Ces onze anciens ministres de la Santé s'opposent ainsi haut et fort au "démembrement des ARS voulu par Sébastien Lecornu". Aux Assises des Départements de France, à Albi, vendredi 17 novembre, le Premier ministre avait annoncé un nouvel acte de décentralisation, passant par une réforme profonde des ARS. La "part régalienne du sanitaire, les analyses de l'eau, la gestion des épidémies" passeraient sous la responsabilité des préfets, tandis que "la planification des soins de proximité" et le déploiement de France santé reviendraient aux départements.

"Les ARS sont devenues le punching-ball récurrent de gouvernements qui pensent ainsi montrer leur détermination à faire bouger les lignes", lancent les anciens locataires de l'avenue de Ségur, rappelant que "les ARS sont nées en 2010 [avec la loi HPST portée par Roselyne Bachelot, NDLR] du constat que le système de pilotage de la santé était défaillant, éclaté entre l’Etat – notamment sous la responsabilité des préfets –, les départements et l’Assurance maladie".

"Certes, la différenciation des politiques publiques en fonction des territoires est indispensable et d’ailleurs déjà à l’œuvre. Elle est certainement perfectible, mais le schéma esquissé par le Premier ministre aboutirait à affaiblir la qualité de la prise en charge de nos concitoyens", mettent-ils en garde.

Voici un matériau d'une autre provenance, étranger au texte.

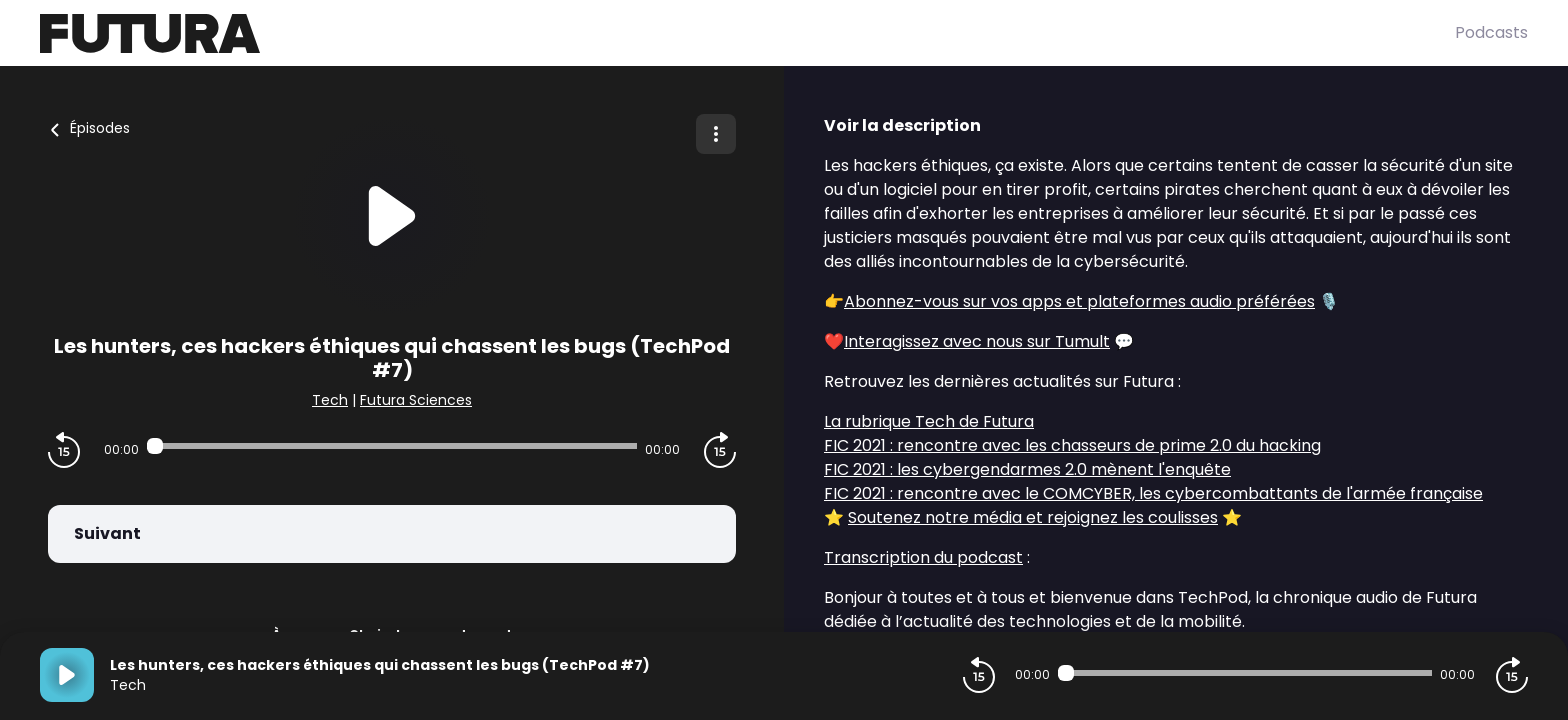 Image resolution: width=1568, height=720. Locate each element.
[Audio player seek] (392, 446)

Les anciens ministres ne voient pas "comment les préfets, qui répondent au ministre de l'Intérieur", pourraient répondre aux défis de la Sécurité sociale et du système de santé. Ni comment les départements pourraient "prendre la main sur les politiques d’incitation à l’installation des professionnels libéraux" ou "réguler le premier accès aux urgences". "Imagine-t-on que communes et intercommunalités ne sont pas des acteurs majeurs de ces dynamiques locales ?", interpellent-ils.

"Baronnies locales"

"En évoquant un transfert d’une part de CSG et l’attribution parallèle d’une compétence santé aux départements, le Premier ministre rompt avec un principe majeur de la Sécurité sociale de 1945 qui inscrit la « Sécu » comme un système complet de protection sociale garanti par la solidarité nationale. Imagine-t-on les inégalités territoriales qu’une telle approche pourrait induire, les effets de clientèles, de baronnies locales ?", alertent encore les signataires.

Les ARS "gèrent un des sujets les plus imbriqués de toutes les politiques publiques. Prétendre que l’on pourrait demain ordonner tout cela comme un jardin à la française, à chaque institution correspondant une seule compétence, c’est au fond céder aux sirènes d’un populisme qui ne produira aucune amélioration pour la santé de nos concitoyens", jugent-ils.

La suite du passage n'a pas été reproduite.